What you are asked to do -> Pictures in the listing below are skipped, while the lines from the "Semarang Terbaru Tayang Minggu Ini" line through the "Sorunsuz BT operasyonu" line are returned word for word.

[[ Input for this task open ]]

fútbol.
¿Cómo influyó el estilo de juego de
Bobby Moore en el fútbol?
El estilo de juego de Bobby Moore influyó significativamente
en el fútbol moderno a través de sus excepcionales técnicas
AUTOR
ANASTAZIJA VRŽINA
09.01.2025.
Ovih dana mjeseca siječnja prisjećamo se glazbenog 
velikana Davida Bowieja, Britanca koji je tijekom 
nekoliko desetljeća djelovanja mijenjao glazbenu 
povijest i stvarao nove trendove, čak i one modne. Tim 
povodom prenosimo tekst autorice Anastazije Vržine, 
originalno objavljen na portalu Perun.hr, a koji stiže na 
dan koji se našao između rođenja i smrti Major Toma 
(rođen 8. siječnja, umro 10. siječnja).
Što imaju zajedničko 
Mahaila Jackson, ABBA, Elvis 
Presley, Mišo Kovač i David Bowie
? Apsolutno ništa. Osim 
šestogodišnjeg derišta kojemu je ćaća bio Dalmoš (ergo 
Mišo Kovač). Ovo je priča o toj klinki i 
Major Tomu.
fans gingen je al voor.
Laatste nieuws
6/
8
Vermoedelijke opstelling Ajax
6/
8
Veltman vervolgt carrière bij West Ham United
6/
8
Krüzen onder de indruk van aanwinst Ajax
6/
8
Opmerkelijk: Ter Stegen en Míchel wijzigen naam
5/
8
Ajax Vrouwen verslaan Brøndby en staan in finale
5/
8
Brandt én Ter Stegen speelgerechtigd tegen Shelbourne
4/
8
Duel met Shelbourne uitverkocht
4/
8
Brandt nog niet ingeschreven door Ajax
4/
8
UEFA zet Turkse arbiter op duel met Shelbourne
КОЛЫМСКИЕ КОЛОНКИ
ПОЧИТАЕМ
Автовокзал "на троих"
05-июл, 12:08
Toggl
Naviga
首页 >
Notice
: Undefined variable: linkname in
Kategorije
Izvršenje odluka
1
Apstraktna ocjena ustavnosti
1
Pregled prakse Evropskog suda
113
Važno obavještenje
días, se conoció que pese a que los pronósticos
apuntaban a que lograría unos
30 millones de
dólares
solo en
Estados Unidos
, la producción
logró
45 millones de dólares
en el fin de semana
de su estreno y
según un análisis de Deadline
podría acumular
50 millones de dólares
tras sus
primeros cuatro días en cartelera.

[[ Input for this task closed ]]
[[ Input for this task open ]]

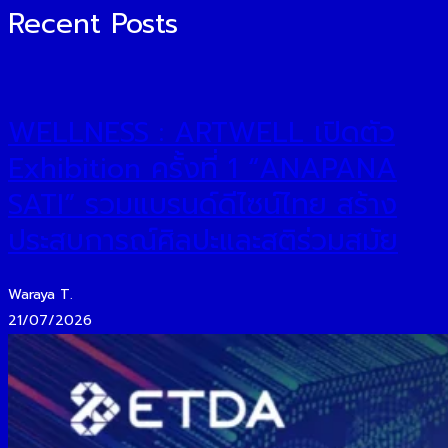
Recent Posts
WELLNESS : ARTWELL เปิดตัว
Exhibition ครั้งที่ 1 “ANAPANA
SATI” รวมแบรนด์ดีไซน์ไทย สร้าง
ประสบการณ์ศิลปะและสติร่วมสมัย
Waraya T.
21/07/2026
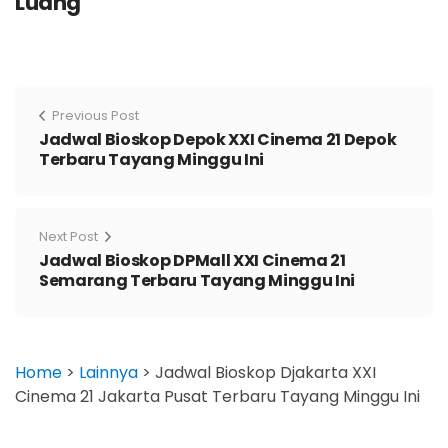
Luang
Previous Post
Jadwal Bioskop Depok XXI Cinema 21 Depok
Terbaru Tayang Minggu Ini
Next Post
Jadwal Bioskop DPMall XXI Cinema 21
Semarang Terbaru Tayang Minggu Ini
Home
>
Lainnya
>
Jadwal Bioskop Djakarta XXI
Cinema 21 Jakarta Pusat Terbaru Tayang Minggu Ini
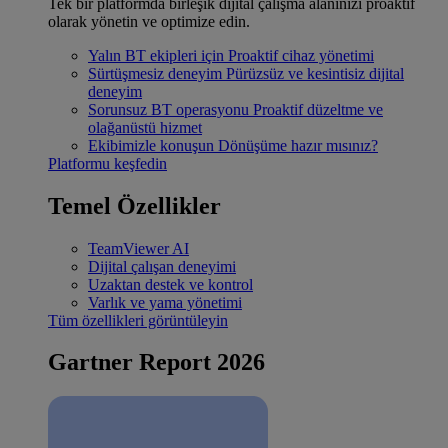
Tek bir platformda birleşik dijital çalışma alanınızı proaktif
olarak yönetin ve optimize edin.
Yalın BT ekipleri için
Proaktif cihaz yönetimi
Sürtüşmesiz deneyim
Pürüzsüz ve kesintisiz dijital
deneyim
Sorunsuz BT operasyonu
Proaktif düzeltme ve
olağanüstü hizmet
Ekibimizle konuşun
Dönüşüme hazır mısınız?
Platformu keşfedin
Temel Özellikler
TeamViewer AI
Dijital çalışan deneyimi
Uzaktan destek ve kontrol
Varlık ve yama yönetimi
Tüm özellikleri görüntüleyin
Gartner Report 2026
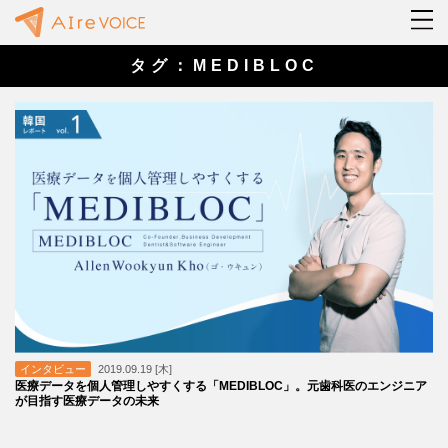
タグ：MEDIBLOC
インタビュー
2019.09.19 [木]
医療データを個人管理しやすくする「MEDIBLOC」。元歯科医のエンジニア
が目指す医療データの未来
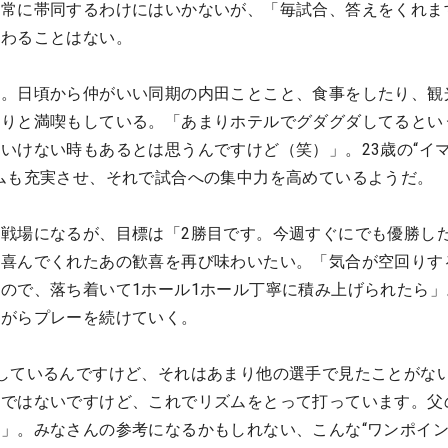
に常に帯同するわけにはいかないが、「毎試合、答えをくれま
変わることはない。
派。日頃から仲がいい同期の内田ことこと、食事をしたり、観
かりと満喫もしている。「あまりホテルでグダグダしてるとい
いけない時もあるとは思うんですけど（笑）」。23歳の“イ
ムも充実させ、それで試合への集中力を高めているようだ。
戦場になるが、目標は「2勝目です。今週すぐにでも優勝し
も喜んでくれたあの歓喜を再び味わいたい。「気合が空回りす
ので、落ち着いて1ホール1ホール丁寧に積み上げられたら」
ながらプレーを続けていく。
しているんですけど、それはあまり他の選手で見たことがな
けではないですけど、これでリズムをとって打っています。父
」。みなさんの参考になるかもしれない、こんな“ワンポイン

[[ Input for this task closed ]]

Task answer ->
Semarang Terbaru Tayang Minggu Ini
Home
>
Lainnya
>
Jadwal Bioskop Djakarta XXI
Cinema 21 Jakarta Pusat Terbaru Tayang Minggu Ini
Tek bir platformda birleşik dijital çalışma alanınızı proaktif
olarak yönetin ve optimize edin.
Yalın BT ekipleri için
Proaktif cihaz yönetimi
Sürtüşmesiz deneyim
Pürüzsüz ve kesintisiz dijital
deneyim
Sorunsuz BT operasyonu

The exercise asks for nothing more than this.